Chennai Stone Clinic
UROLOGY TREATMENT

PUV FULGURATION

Posterior urethral valve (PUV) disorder is an obstructive developmental anomaly in the urethra and genitourinary system of male newborns. A posterior urethral valve is an obstructing membrane in the posterior male urethra as a result of abnormal in utero development. It is the most common cause of bladder outlet obstruction in male newborns. The disorder varies in degree, with mild cases followed conservatively. More severe cases can have renal and respiratory failure from lung underdevelopment as result of low amniotic fluid volumes, requiring intensive care and close monitoring. Incidence is one in 8000 babies.

Treatment is by endoscopic valve ablation. Fetal surgery is a high risk procedure reserved for cases with severe oligohydramnios, to try to limit the associated lung underdevelopment, or pulmonary hypoplasia, that is seen at birth in these patients. The risks of fetal surgery are significant and include limb entrapment, abdominal injury, and fetal or maternal death. Specific procedures for in utero intervention include infusions of amniotic fluid, serial bladder aspiration, and creating a connection between the amniotic sac and the fetal bladder, or vesicoamniotic shunt.

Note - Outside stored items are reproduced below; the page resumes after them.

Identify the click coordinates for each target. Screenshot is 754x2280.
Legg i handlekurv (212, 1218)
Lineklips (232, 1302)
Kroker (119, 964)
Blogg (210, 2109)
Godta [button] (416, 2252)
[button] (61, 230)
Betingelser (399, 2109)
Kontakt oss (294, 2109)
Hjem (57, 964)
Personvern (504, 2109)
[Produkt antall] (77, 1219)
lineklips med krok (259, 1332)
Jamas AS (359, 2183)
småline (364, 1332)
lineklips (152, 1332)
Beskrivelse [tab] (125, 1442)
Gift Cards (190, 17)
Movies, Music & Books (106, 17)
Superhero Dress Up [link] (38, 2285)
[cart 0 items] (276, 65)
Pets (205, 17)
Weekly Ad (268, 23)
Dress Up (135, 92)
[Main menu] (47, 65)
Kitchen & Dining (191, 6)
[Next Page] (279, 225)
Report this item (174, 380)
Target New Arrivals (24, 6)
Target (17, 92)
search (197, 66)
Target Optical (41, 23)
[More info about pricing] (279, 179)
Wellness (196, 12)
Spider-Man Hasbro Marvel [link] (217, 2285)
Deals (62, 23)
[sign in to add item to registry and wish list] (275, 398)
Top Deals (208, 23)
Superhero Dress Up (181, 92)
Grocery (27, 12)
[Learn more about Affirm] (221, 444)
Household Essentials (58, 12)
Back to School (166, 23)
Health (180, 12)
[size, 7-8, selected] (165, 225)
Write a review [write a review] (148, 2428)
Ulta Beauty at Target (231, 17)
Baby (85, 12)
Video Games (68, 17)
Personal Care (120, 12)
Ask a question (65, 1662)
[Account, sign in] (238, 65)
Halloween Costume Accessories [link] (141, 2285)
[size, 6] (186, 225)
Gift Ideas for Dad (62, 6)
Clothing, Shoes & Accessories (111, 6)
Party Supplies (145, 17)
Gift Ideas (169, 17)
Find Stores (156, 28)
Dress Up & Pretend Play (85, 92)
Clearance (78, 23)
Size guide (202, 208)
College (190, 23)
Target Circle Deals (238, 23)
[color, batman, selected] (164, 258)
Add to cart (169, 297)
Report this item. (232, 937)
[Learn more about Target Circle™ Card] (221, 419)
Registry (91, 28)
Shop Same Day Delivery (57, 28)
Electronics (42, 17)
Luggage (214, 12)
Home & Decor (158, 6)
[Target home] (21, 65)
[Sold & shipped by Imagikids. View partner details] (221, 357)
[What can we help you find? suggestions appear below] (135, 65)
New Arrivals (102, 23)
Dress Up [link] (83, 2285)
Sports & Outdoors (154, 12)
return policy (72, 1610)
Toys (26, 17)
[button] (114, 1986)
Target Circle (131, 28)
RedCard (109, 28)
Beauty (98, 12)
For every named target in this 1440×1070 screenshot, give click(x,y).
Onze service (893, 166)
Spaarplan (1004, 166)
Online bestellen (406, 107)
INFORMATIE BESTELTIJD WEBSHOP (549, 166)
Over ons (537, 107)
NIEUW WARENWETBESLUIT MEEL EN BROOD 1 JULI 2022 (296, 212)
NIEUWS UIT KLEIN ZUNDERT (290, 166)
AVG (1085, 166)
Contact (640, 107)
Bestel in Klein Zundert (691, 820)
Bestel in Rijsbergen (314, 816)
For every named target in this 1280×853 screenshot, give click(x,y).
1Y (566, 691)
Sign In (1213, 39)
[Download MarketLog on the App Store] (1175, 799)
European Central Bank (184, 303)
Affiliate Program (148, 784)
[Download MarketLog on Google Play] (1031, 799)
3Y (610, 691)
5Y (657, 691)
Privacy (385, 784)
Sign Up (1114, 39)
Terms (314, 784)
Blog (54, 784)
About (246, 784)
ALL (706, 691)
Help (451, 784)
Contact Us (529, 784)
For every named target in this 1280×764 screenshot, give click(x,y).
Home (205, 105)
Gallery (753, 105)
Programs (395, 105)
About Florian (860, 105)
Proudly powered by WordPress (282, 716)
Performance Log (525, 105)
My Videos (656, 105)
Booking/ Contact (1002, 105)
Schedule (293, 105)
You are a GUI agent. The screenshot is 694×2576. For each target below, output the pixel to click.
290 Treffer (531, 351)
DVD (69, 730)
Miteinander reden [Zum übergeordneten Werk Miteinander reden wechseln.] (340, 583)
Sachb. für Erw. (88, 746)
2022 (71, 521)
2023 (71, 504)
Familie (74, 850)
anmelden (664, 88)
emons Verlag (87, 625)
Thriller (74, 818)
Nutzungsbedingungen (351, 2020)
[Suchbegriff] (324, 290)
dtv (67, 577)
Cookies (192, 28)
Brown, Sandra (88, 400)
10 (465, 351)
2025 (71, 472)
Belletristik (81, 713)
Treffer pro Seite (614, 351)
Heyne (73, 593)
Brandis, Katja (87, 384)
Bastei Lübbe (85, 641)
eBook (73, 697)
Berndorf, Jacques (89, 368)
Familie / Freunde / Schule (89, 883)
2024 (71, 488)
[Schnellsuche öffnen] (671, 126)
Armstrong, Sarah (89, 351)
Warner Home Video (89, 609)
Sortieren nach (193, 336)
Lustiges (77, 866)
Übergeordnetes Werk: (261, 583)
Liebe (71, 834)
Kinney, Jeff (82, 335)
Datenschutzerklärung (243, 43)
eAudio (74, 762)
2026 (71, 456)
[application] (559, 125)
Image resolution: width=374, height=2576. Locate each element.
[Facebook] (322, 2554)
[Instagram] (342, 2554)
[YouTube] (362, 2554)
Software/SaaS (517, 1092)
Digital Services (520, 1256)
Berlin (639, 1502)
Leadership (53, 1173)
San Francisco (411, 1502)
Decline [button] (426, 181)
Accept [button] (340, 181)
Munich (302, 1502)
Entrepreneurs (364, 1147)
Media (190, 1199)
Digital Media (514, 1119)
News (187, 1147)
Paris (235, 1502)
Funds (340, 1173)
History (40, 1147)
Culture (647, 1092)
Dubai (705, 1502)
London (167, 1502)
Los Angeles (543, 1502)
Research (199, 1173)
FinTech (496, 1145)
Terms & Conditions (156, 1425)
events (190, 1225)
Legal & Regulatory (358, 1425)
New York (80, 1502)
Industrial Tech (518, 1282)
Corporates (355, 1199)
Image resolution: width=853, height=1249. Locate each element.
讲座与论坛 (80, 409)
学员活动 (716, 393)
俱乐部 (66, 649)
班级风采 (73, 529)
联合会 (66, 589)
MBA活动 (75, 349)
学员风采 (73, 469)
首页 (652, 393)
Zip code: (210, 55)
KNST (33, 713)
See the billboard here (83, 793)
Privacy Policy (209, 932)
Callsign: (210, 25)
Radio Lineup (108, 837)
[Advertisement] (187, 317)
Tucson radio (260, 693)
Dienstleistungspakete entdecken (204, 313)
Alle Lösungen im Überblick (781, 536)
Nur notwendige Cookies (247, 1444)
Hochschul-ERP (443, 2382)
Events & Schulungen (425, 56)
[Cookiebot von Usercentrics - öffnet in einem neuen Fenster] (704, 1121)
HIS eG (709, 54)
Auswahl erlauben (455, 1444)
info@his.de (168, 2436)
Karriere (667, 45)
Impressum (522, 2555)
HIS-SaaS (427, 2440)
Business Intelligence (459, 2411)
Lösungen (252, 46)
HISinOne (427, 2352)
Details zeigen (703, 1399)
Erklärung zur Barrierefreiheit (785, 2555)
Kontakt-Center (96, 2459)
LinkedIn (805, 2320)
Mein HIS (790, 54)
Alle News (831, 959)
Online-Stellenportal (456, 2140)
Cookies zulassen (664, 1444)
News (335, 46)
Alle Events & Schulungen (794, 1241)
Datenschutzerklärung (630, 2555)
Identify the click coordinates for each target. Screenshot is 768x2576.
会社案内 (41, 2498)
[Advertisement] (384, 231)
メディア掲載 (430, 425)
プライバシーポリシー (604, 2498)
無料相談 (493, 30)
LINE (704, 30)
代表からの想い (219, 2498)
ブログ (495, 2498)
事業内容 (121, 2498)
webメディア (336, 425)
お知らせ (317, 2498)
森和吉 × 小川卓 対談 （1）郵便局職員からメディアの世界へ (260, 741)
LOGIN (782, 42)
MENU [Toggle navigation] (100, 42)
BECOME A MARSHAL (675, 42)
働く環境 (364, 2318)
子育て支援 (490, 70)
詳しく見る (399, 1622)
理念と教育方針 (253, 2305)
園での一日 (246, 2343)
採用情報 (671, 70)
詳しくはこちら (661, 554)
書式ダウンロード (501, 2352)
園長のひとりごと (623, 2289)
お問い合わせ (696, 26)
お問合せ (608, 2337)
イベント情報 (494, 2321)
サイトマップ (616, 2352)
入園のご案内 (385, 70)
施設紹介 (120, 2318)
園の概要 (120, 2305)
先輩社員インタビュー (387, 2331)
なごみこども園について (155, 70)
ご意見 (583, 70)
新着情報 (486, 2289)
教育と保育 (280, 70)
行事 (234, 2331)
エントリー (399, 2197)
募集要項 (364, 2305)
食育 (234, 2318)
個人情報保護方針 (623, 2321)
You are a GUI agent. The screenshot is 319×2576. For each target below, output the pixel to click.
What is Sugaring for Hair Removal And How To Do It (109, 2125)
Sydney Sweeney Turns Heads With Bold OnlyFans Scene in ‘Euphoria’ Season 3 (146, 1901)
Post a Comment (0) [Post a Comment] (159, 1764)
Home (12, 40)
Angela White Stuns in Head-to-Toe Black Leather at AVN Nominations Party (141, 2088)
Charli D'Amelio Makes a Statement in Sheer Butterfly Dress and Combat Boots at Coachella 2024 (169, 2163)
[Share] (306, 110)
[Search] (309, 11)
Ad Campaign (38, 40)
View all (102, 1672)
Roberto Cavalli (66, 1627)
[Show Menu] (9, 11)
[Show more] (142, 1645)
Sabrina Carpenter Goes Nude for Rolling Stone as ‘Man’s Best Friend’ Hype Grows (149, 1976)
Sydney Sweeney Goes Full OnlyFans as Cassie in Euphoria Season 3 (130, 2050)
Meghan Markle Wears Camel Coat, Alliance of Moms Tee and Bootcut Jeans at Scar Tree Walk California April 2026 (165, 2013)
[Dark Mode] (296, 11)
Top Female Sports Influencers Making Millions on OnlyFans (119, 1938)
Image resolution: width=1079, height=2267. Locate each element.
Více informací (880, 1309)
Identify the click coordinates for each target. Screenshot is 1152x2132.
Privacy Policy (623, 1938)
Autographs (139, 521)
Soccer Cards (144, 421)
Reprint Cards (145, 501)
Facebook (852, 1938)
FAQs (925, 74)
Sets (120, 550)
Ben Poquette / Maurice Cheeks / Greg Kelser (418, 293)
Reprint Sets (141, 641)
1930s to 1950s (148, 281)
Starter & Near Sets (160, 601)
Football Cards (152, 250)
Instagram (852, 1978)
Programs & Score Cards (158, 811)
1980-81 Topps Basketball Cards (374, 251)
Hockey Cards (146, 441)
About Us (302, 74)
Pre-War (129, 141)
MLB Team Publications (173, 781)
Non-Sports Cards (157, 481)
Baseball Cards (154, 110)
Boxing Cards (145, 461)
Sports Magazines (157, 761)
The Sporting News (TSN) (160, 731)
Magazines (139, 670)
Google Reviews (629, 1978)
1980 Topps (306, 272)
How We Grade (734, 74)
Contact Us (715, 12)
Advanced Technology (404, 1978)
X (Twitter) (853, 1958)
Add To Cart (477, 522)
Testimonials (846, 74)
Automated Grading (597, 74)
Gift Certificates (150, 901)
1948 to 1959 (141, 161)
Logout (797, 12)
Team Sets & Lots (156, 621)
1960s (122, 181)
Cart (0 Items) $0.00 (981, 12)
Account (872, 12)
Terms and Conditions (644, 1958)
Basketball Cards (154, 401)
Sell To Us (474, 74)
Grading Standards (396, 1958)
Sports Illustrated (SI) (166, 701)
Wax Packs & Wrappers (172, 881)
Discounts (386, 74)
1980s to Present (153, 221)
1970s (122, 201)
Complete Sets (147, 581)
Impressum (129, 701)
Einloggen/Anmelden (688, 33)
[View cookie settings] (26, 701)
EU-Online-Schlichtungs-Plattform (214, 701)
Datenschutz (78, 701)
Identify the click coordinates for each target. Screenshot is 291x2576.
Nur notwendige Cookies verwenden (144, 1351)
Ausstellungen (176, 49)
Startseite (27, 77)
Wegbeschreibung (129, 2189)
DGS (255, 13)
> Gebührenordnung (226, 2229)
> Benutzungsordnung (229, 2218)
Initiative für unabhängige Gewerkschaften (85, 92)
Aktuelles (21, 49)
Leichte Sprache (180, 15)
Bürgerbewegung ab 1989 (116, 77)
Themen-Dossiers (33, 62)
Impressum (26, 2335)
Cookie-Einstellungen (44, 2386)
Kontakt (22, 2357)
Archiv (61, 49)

There are three specific endoscopic treatments of posterior urethral valves:

  • Vesicostomy followed by valve ablation - a stoma, or hole, is made in the urinary bladder, also known as high diversion, after which the valve is ablated and the stoma is closed
  • Pyelostomy followed by valve ablation - stoma is made in the pelvis of the kidney as a slightly lower high diversion, after which the valve is ablated and the stoma is closed
  • Primary (transurethral) valve ablation - the valve is removed through the urethra without creation of a stoma

The standard treatment is primary (transurethral) ablation of the valves. Urinary diversion is used in selected cases, and its benefit is disputed.